High winds, storm surges, flooding and more of what to expect for each category of hurricane

By Mackenzie Schmidt
October 10, 2018 01:47 PM

Hurricane Michael has made landfall in Florida as a potentially “catastrophic” category 4 storm, but what does that actually mean?

Meteorologists rely on the Saffir-Simpson scale to measure the potential impact of a hurricane based on sustained wind strength, according to Navarro. While this scale does not measure other effects of the storm, such as tornadoes or rain-induced floods, it can help people prepare for the estimated damage. At a category 4, Hurricane Florence would be the second-worst level of hurricane on the scale, but what does that actually mean?

Category 1:

According to the National Hurricane Center (NHC), storms in this category have sustained winds of 74 to 95 mph and could produce some damage to home exteriors, such as roofs, gutters, shingles and vinyl siding to “well-constructed frame houses.” Some trees may fall over, large branches could snap, and power lines could be damaged, which will cause power outages from hours to days.

Category 2:

The NHC notes that this level of storm, with sustained winds from 96 to 110 mph, “will cause extensive damage.” Well-constructed houses could see major roof damage, trees could snap or be uprooted, and complete power outages could last for “several weeks.”

Category 3:

This is the first level of hurricane that is classified as “major” by the NHC with 111 to 129 mph winds. A Category 3 storm is expected to cause “devastating damage,” potentially removing roofs and exterior surfaces from homes such as decks and patios. Trees will often snap or become uprooted and block roads, while there’s potential for electricity and water to be unavailable for weeks.


Category 4:

This type of “major” storm will cause “catastrophic damage,” according to the NHC. They predict homes will sustain “severe damages,” with some losing their entire roof and exterior walls. Power poles could fall down alongside trees, potentially isolating remote areas. “Most of the area will be uninhabitable for weeks or months,” the Saffir-Simpson scale indicates.

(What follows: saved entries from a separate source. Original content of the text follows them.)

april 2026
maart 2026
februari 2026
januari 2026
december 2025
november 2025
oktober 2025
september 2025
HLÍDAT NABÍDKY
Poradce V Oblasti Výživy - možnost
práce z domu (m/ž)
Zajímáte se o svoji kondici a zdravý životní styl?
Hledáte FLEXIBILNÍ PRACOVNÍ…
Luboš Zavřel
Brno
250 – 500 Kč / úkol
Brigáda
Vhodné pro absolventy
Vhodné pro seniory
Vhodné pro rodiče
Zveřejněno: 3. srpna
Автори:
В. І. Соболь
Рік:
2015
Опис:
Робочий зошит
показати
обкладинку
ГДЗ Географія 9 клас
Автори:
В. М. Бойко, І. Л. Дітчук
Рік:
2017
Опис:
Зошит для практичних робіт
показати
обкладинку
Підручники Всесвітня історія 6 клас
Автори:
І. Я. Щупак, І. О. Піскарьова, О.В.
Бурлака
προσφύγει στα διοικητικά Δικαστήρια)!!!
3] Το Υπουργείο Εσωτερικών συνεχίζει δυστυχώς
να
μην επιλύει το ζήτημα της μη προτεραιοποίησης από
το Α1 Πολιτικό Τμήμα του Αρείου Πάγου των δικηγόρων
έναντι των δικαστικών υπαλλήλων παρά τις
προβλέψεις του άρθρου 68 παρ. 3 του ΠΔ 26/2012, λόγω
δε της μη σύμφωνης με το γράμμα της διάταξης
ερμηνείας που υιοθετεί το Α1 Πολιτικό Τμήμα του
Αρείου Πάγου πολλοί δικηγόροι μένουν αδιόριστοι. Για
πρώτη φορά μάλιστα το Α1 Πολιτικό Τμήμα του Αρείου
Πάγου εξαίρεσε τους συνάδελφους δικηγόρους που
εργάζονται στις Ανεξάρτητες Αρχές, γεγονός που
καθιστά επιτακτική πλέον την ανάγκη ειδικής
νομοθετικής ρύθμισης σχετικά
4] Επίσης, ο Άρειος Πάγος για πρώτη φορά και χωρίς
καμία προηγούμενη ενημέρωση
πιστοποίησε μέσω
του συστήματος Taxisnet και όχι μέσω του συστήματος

“If a category 4 land fall occurs, life-threatening storm surge and flash flooding is likely to occur along the U.S. east coast,” Navarro says of Florence. “A storm surge could be several feet in height, flooding the lowest level of homes and accompanied by large and destructive waves. Violent winds will also cause extensive damage to property, and create hazards from flying debris to anyone in their path.”

Category 5:

This is the worst level of hurricane, with 157 mph or higher sustained winds. “A high percentage of framed homes will be destroyed, with total roof failure and wall collapse,” the scale states. “Fallen trees and power poles will isolate residential areas. Power outages will last for weeks to possibly months. Most of the area will be uninhabitable for weeks or months.”